This is an old version, view current version.

## 14.4 Negative-Binomial-2-Log Generalized Linear Model (Negative Binomial Regression)

Stan also supplies a single function for a generalized linear model with negative binomial likelihood and log link function, i.e. a function for a negative binomial regression. This provides a more efficient implementation of negative binomial regression than a manually written regression in terms of a negative binomial likelihood and matrix multiplication.

### 14.4.1 Probability Mass Function

If $$x\in \mathbb{R}^{n\cdot m}, \alpha \in \mathbb{R}^n, \beta\in \mathbb{R}^m, \phi\in \mathbb{R}^+$$, then for $$y \in \mathbb{N}^n$$, $\text{NegBinomial2LogGLM}(y~|~x, \alpha, \beta, \phi) = \prod_{1\leq i \leq n}\text{NegBinomial2}(y_i~|~\exp(\alpha_i + x_i\cdot \beta), \phi).$

### 14.4.2 Sampling Statement

y ~ neg_binomial_2_log_glm(x, alpha, beta, phi)

Increment target log probability density with neg_binomial_2_log_glm_lpmf(y | x, alpha, beta, phi) dropping constant additive terms.

### 14.4.3 Stan Functions

real neg_binomial_2_log_glm_lpmf(int y | matrix x, real alpha, vector beta, real phi)
The log negative binomial probability mass of y given log-location alpha + x * beta and inverse overdispersion parameter phi, where the same intercept alpha, inverse overdispersion parameter phi and dependant variable y are used for all observations. The number of columns of x needs to match the size of the coefficient vector beta. If x and y are data (not parameters) this function can be executed on a GPU.

real neg_binomial_2_log_glm_lpmf(int y | matrix x, vector alpha, vector beta, real phi)
The log negative binomial probability mass of y given log-location alpha + x * beta and inverse overdispersion parameter phi, where the same inverse overdispersion parameter phi and independent variable value y are used for all observations. Intercept alpha is used that is allowed to vary by observation. The number of rows of x must match the size of alpha and the number of columns of x needs to match the size of the coefficient vector beta. If x and y are data (not parameters) this function can be executed on a GPU.

real neg_binomial_2_log_glm_lpmf(int[] y | row_vector x, real alpha, vector beta, real phi)
The log negative binomial probability mass of y given log-location alpha + x * beta and inverse overdispersion parameter phi, where the same intercept alpha, inverse overdispersion parameter phi and independent variable values x are used for all observations. The number of columns of x needs to match the size of the coefficient vector beta.

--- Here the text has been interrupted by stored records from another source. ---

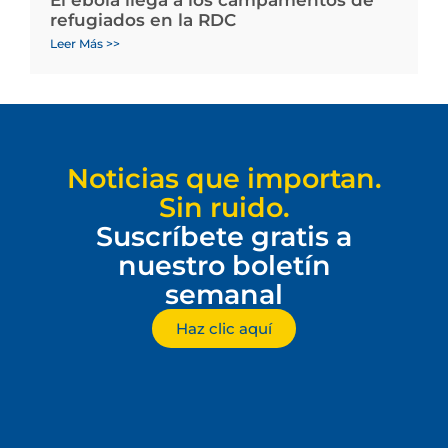
El ébola llega a los campamentos de
refugiados en la RDC
Leer Más >>
Noticias que importan.
Sin ruido.
Suscríbete gratis a
nuestro boletín
semanal
Haz clic aquí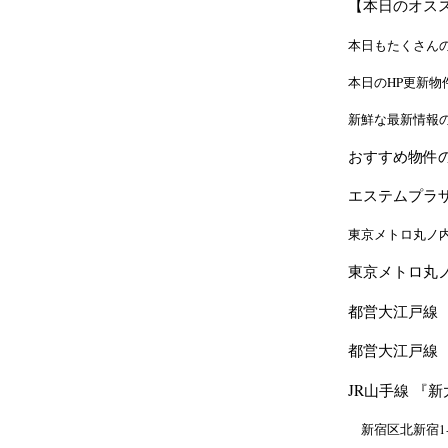
【本日のオス
本日もたくさん
本日のHP更新物
新鮮な最新情報
おすすめ物件
エステムプラザ新
東京メトロ丸ノ内
東京メトロ丸ノ
都営大江戸線 
都営大江戸線 
JR山手線 『新
新宿区北新宿1-36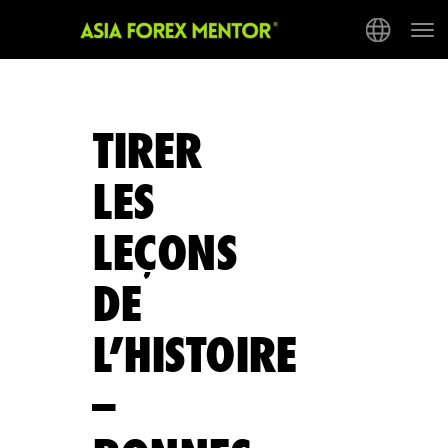
Tog
nav
TIRER
LES
LEÇONS
DE
L’HISTOIRE
–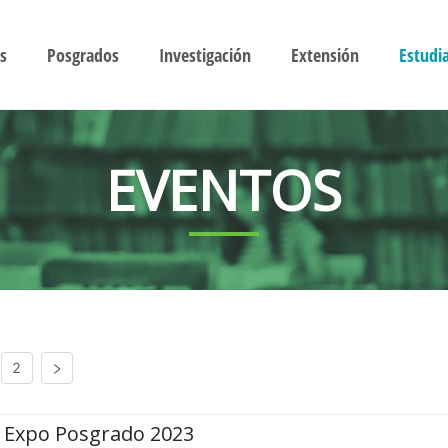
s
Posgrados
Investigación
Extensión
Estudi
EVENTOS
2
Expo Posgrado 2023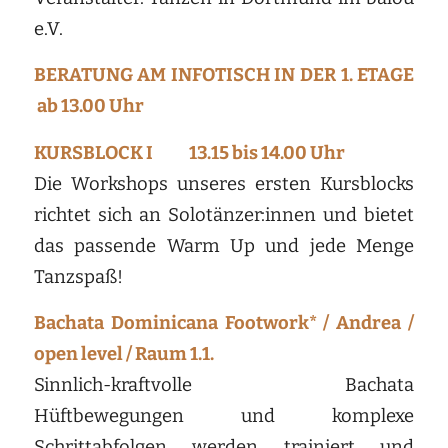
e.V.
BERATUNG AM INFOTISCH IN DER 1. ETAGE
ab 13.00 Uhr
KURSBLOCK I 13.15 bis 14.00 Uhr
Die Workshops unseres ersten Kursblocks
richtet sich an Solotänzer:innen und bietet
das passende Warm Up und jede Menge
Tanzspaß!
Bachata Dominicana Footwork* / Andrea /
open level / Raum 1.1.
Sinnlich-kraftvolle Bachata
Hüftbewegungen und komplexe
Schrittabfolgen werden trainiert und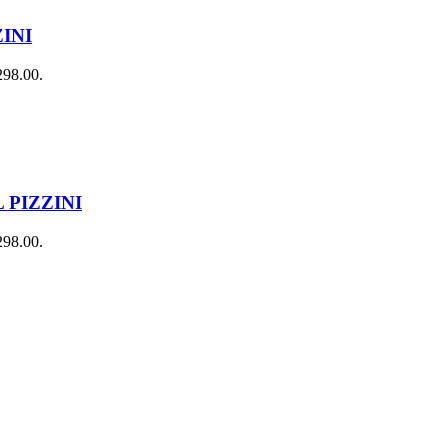
INI
298.00.
 PIZZINI
298.00.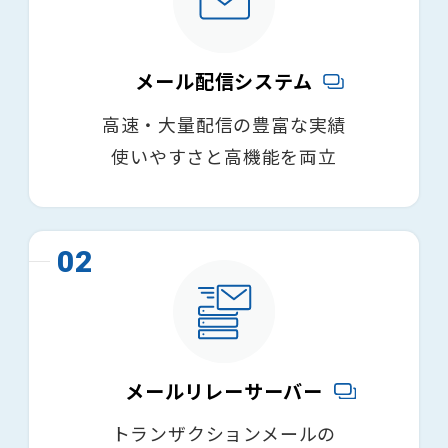
メール配信システム
高速・大量配信の豊富な実績
使いやすさと高機能を両立
02
メールリレーサーバー
トランザクションメールの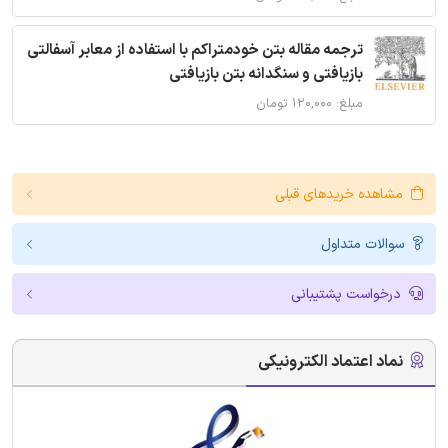
ترجمه مقاله بتن خودمتراکم با استفاده از معابر آسفالتی
بازیافتی و سنگدانه بتن بازیافتی
مبلغ: ۱۲۰,۰۰۰ تومان
مشاهده خریدهای قبلی
سوالات متداول
درخواست پشتیبانی
نماد اعتماد الکترونیکی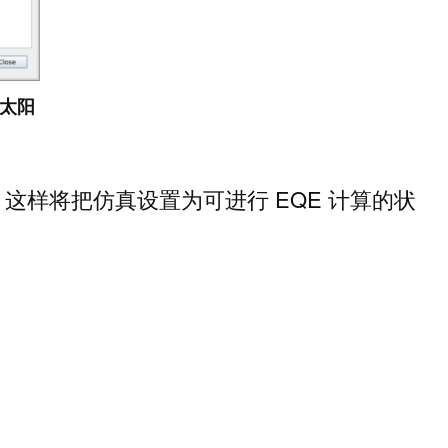
太阳
这样将把仿真设置为可进行 EQE 计算的状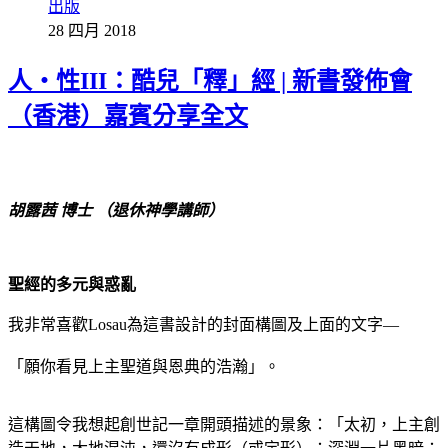
出版
28 四月 2018
人・性III：酷兒「釋」經 | 新書發佈會
（香港）嘉賓分享全文
胡露茜 博士 （退休神學講師）
聖經的多元與惑亂
我非常喜歡Losau為這書設計的封面構圖及上面的文字—
「願你看見上主聖道與恩典的浩瀚」。
這構圖令我想起創世記一章開頭描述的景象：「太初，上主創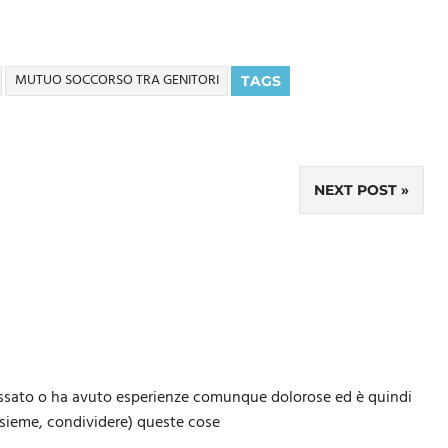
MUTUO SOCCORSO TRA GENITORI
TAGS
NEXT POST
passato o ha avuto esperienze comunque dolorose ed è quindi
insieme, condividere) queste cose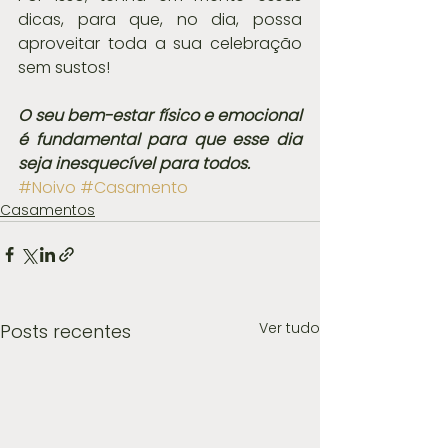
dicas, para que, no dia, possa 
aproveitar toda a sua celebração 
sem sustos! 
O seu bem-estar físico e emocional 
é fundamental para que esse dia 
seja inesquecível para todos.
#Noivo
#Casamento
Casamentos
Ver tudo
Posts recentes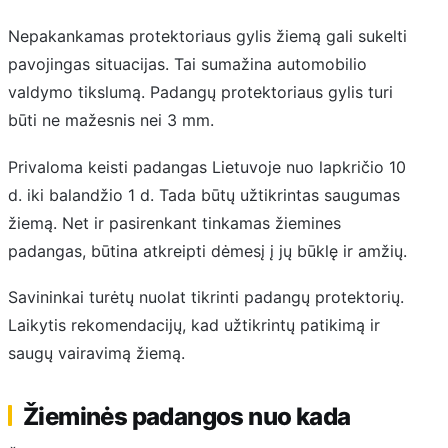
Nepakankamas protektoriaus gylis žiemą gali sukelti
pavojingas situacijas. Tai sumažina automobilio
valdymo tikslumą. Padangų protektoriaus gylis turi
būti ne mažesnis nei 3 mm.
Privaloma keisti padangas Lietuvoje nuo lapkričio 10
d. iki balandžio 1 d. Tada būtų užtikrintas saugumas
žiemą. Net ir pasirenkant tinkamas žiemines
padangas, būtina atkreipti dėmesį į jų būklę ir amžių.
Savininkai turėtų nuolat tikrinti padangų protektorių.
Laikytis rekomendacijų, kad užtikrintų patikimą ir
saugų vairavimą žiemą.
Žieminės padangos nuo kada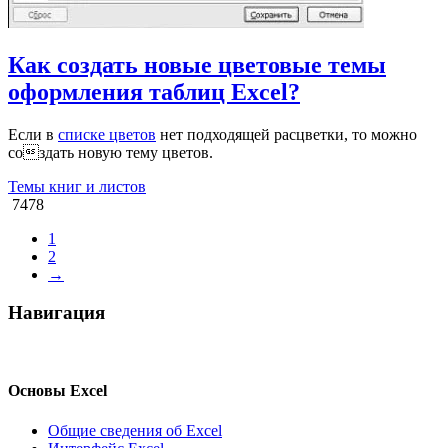
Как создать новые цветовые темы
оформления таблиц Excel?
Если в
списке цветов
нет подходящей расцветки, то можно
создать новую тему цветов.
Темы книг и листов
7478
1
2
→
Навигация
Основы Excel
Общие сведения об Excel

real neg_binomial_2_log_glm_lpmf(int[] y | row_vector x, vector alpha, vector beta, real phi)
The log negative binomial probability mass of y given log-location alpha + x * beta and inverse overdispersion parameter phi, where the same inverse overdispersion parameter phi and independent variable values x are used for all observations. Intercept alpha is used that is allowed to vary by observation. The size of y must match the size of alpha and the number of columns of x needs to match the size of the coefficient vector beta.

real neg_binomial_2_log_glm_lpmf(int[] y | matrix x, real alpha, vector beta, real phi)
The log negative binomial probability mass of y given log-location alpha + x * beta and inverse overdispersion parameter phi, where the same intercept alpha and inverse overdispersion parameter phi is used for all observations. The number of rows of the independent variable matrix x needs to match the size of the dependent variable vector y and the number of columns of x needs to match the size of the coefficient vector beta. If x and y are data (not parameters) this function can be executed on a GPU.

real neg_binomial_2_log_glm_lpmf(int[] y | matrix x, vector alpha, vector beta, real phi)
The log negative binomial probability mass of y given log-location alpha + x * beta and inverse overdispersion parameter phi, where the same inverse overdispersion parameter phi is used for all observations and an intercept alpha is used that is allowed to vary by observation. The number of rows of the independent variable matrix x needs to match the size of the dependent variable vector y and alpha and the number of columns of x needs to match the size of the coefficient vector beta. If x and y are data (not parameters) this function can be executed on a GPU.